Does predictInterval() from the merTools package not like nested random effects? For example, using the msleep dataset from the ggplot2 package:

library("lme4")
library("merTools")
library("ggplot2")
mod <- lmer(sleep_total ~ bodywt + (1|vore/order), data=msleep)
predInt <- predictInterval(merMod=mod, newdata=msleep) 

Returns an error:

Error in '[.data.frame'(newdata, , j) : undefined columns selected

This runs fine no problem:

mod <- lmer(sleep_total ~ bodywt + (1|vore) + (1|order), data=msleep)
predInt <- predictInterval(merMod=mod, newdata=msleep)

(Well actually it gives a warning about NA levels in the random effect variables, but I'm not concerned about that)

UPDATE

As discussed in the comments of Ben Bolker's answer below, a new version of merTools accounts for nested random effects. However, when I try to predict for data that contains new levels of the nested random effect, I get errors.

This works:

mod <- lmer(sleep_total ~ bodywt + (1|vore/order), data=msleep)
predInt <- predictInterval(merMod=mod, newdata=msleep) 

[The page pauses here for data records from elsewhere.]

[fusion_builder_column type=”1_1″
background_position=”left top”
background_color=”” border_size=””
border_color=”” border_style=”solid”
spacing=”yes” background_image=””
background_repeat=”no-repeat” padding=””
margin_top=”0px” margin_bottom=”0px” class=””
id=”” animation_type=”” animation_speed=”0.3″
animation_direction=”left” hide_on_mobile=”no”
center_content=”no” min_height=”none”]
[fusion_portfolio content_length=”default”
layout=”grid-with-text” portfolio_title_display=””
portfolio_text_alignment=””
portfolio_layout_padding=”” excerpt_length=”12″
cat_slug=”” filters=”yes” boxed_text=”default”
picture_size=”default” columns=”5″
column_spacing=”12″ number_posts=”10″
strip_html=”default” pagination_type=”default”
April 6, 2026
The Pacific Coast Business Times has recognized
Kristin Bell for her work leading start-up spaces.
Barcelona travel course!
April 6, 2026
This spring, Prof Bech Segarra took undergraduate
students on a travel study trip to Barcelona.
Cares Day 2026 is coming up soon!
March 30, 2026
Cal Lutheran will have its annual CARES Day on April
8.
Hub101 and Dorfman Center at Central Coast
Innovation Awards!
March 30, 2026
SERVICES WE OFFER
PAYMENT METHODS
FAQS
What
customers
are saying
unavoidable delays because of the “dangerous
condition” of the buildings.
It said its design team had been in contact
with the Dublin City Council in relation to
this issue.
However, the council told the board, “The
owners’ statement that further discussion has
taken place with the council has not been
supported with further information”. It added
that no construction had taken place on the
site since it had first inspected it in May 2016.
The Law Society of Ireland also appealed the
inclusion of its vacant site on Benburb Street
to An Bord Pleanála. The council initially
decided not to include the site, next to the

And this works, albeit with a couple of warnings (see below for additional Q about the warnings*):

mod <- lmer(sleep_total ~ bodywt + (1|vore) + (1|order), data=msleep)
msleep2 <- msleep %>% mutate(vore = "omni")
predInt <- predictInterval(merMod=mod, newdata=msleep2) 

But this does not work:

mod <- lmer(sleep_total ~ bodywt + (1|vore/order), data=msleep)
msleep2 <- msleep %>% mutate(vore = "omni")
predInt <- predictInterval(merMod=mod, newdata=msleep2) 

With the following error:

Error in `[.data.frame`(tmp, alllvl) : undefined columns selected
In addition: Warning message:
In predictInterval(merMod = mod, newdata = msleep3) :
  newdata is tbl_df or tbl object from dplyr package and has been
              coerced to a data.frame

And here, "omni" isn't actually a new level of vore, but when combined with order, it creates new nested combinations of the variables.

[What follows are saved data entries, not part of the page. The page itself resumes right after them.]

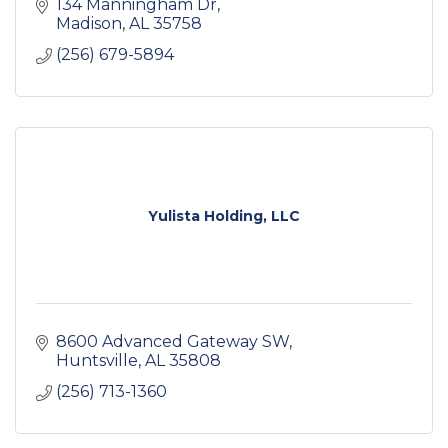
134 Manningham Dr
Madison
AL
35758
(256) 679-5894
Yulista Holding, LLC
8600 Advanced Gateway SW
Huntsville
AL
35808
(256) 713-1360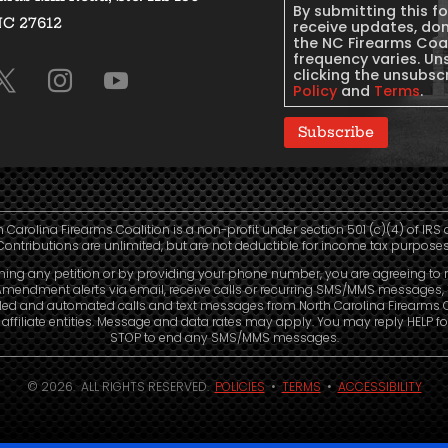
By submitting this f
NC 27612
Consent
receive updates, do
the NC Firearms Coa
frequency varies. Un
clicking the unsubscr
Policy
and
Terms
.
Subscribe
h Carolina Firearms Coalition is a non-profit under section 501 (c)(4) of IRS 
Contributions are unlimited, but are not deductible for income tax purposes
ning any petition or by providing your phone number, you are agreeing to 
mendment alerts via email, receive calls or recurring SMS/MMS messages, 
led and automated calls and text messages from North Carolina Firearms C
affiliate entities. Message and data rates may apply. You may reply HELP fo
STOP to end any SMS/MMS messages.
© 2026. ALL RIGHTS RESERVED.
POLICIES
•
TERMS
•
ACCESSIBILITY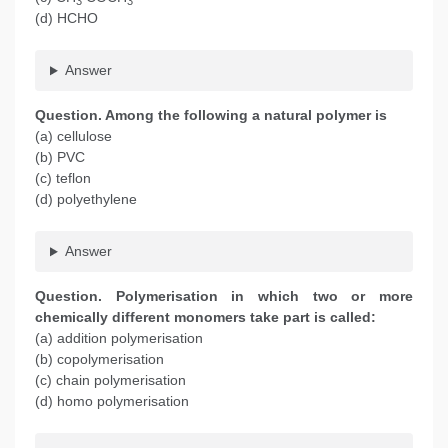
3
3
(d) HCHO
Answer
Question. Among the following a natural polymer is
(a) cellulose
(b) PVC
(c) teflon
(d) polyethylene
Answer
Question. Polymerisation in which two or more
chemically different monomers take part is called:
(a) addition polymerisation
(b) copolymerisation
(c) chain polymerisation
(d) homo polymerisation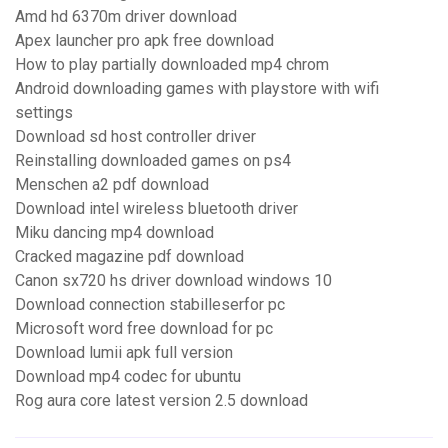
Amd hd 6370m driver download
Apex launcher pro apk free download
How to play partially downloaded mp4 chrom
Android downloading games with playstore with wifi
settings
Download sd host controller driver
Reinstalling downloaded games on ps4
Menschen a2 pdf download
Download intel wireless bluetooth driver
Miku dancing mp4 download
Cracked magazine pdf download
Canon sx720 hs driver download windows 10
Download connection stabilleserfor pc
Microsoft word free download for pc
Download lumii apk full version
Download mp4 codec for ubuntu
Rog aura core latest version 2.5 download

If I use "new" or anything else that isn't an observed level of vore, I get similar results: It works for the non-nested version of the model, but not for the nested version.

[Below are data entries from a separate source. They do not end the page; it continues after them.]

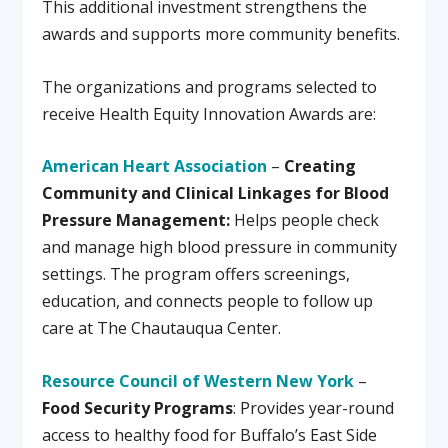
This additional investment strengthens the
awards and supports more community benefits.
The organizations and programs selected to
receive Health Equity Innovation Awards are:
American Heart Association
–
Creating
Community and Clinical Linkages for Blood
Pressure Management:
Helps people check
and manage high blood pressure in community
settings. The program offers screenings,
education, and connects people to follow up
care at The Chautauqua Center.
Resource Council of Western New York
–
Food Security Programs
: Provides year-round
access to healthy food for Buffalo’s East Side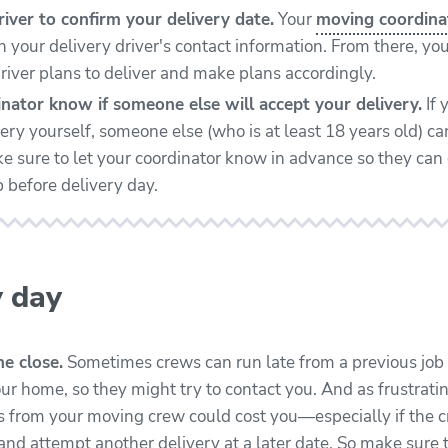
iver to confirm your delivery date.
Your
moving coordina
 your delivery driver's contact information. From there, you
river plans to deliver and make plans accordingly.
nator know if someone else will accept your delivery.
If 
ery yourself, someone else (who is at least 18 years old) ca
ke sure to let your coordinator know in advance so they can 
 before delivery day.
y day
e close.
Sometimes crews can run late from a previous job 
our home, so they might try to contact you. And as frustratin
 from your moving crew could cost you—especially if the cr
nd attempt another delivery at a later date. So make sure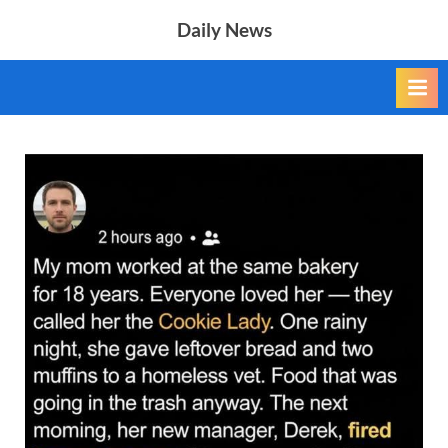
Skip
Daily News
to
content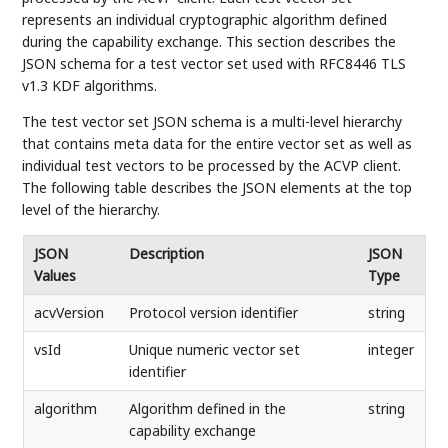
represents an individual cryptographic algorithm defined
during the capability exchange. This section describes the
JSON schema for a test vector set used with RFC8446 TLS
v1.3 KDF algorithms.
The test vector set JSON schema is a multi-level hierarchy
that contains meta data for the entire vector set as well as
individual test vectors to be processed by the ACVP client.
The following table describes the JSON elements at the top
level of the hierarchy.
JSON
Description
JSON
Values
Type
acvVersion
Protocol version identifier
string
vsId
Unique numeric vector set
integer
identifier
algorithm
Algorithm defined in the
string
capability exchange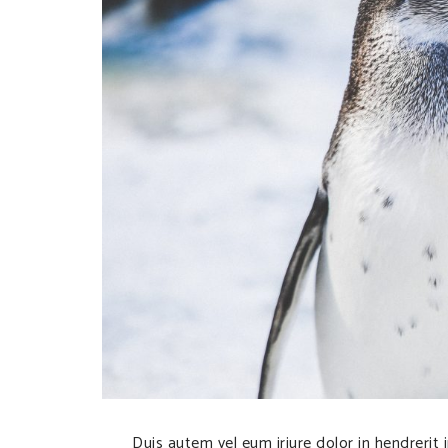
Duis autem vel eum iriure dolor in hendrerit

*Also, should I be concerned about the warning given by the second model chunk above:

> mod <- lmer(sleep_total ~ bodywt + (1|vore) + (1|order), data=msleep)
> msleep2 <- msleep %>% mutate(vore = "omni")
> predInt <- predictInterval(merMod=mod, newdata=msleep2)
Warning messages:
  1: In predictInterval(merMod = mod, newdata = msleep2) :
     newdata is tbl_df or tbl object from dplyr package and has been
       coerced to a data.frame
  2: In chol.default(sigma, pivot = TRUE) :
     the matrix is either rank-deficient or indefinite

I'm going to guess the second one is a result of vore taking on the same value for each observation, but that shouldn't be an issue for prediction, should it? I could see it being an issue if the variable took on the same value when I was fitting the model, but don't think it should be an issue when predicting new observations?


Solution

  • One can (apparently) work around this by writing out the interaction term explicitly. Warning: I haven't actually checked to make sure the resulting predictions are correct, just seen that no error is produced and the resulting object is approximately sensible ...

    msleep <- transform(msleep,voreOrder=interaction(vore,order,drop=TRUE))
    mod2 <- lmer(sleep_total ~ bodywt + (1|vore)+(1|voreOrder), data=msleep)
    predInt <- predictInterval(merMod=mod2, newdata=msleep) 
    

    This does generate warning messages, but apparently they're due to <NA> values in the vore variable (I don't know this data set ...)